**Work request:**
Search the listing below for lines containing the string "Mobil". Reply with their count only.

**Source material:**
______

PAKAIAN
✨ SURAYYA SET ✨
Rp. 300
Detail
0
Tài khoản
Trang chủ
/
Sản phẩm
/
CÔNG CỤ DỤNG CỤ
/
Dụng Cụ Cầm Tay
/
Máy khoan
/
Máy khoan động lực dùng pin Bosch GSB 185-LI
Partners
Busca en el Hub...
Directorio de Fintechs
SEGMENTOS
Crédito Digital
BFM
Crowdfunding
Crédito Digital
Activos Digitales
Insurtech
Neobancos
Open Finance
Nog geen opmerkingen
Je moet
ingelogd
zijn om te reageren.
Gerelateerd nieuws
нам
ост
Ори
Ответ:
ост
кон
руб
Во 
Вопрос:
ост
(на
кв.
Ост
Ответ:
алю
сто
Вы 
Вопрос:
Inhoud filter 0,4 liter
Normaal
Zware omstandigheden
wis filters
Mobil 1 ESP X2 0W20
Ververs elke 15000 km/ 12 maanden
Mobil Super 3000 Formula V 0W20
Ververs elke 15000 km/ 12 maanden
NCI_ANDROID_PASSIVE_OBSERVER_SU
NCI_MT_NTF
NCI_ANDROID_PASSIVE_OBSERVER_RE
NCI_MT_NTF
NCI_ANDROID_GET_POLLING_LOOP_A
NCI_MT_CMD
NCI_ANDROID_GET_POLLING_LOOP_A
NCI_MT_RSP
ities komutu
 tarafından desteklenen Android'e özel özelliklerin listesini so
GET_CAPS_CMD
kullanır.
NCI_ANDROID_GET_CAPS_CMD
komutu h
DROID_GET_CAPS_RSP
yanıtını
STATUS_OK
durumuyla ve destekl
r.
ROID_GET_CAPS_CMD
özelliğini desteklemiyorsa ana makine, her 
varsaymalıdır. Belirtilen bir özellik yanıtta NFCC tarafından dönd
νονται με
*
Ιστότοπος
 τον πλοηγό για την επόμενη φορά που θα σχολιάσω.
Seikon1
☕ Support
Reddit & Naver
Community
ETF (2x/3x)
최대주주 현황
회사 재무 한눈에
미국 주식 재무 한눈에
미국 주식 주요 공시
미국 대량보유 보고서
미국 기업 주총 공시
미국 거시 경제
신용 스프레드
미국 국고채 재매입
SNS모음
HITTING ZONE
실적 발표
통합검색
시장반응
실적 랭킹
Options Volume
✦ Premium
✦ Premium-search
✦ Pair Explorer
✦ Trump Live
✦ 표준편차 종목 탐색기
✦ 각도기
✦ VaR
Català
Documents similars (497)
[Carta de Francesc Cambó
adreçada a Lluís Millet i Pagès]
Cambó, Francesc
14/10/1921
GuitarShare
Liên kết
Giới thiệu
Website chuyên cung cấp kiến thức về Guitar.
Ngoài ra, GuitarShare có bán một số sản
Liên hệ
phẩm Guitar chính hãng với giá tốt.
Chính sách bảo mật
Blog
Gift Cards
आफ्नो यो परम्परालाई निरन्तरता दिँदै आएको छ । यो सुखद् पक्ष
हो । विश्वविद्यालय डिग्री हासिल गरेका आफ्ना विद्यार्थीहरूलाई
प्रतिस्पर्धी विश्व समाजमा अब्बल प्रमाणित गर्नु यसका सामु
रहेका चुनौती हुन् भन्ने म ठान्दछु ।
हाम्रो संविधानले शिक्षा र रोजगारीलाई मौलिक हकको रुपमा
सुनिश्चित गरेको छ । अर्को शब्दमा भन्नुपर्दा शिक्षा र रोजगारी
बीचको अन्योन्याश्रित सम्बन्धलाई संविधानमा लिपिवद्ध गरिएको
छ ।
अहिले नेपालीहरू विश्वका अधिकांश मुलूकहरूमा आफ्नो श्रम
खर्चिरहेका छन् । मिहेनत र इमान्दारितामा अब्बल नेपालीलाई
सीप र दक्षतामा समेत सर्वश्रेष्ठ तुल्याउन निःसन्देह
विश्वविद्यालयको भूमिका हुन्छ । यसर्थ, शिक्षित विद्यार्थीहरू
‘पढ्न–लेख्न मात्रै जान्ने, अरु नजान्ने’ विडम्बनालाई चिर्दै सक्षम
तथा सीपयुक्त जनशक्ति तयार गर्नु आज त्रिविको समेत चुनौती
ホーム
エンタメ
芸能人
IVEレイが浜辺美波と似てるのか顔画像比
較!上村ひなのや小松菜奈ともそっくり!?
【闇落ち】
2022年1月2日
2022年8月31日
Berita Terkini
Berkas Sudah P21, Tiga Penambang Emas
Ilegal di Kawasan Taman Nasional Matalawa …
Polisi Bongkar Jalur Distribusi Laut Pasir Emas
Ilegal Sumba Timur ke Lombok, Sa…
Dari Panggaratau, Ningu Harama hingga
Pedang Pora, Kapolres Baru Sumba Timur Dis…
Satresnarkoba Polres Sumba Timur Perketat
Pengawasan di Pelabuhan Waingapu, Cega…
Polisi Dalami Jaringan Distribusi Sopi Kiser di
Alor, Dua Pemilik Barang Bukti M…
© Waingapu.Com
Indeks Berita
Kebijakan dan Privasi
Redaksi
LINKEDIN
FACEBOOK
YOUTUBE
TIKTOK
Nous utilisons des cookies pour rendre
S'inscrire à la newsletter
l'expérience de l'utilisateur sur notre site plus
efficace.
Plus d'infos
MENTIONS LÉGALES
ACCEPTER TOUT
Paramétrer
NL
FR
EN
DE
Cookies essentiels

______

**Solution:**
2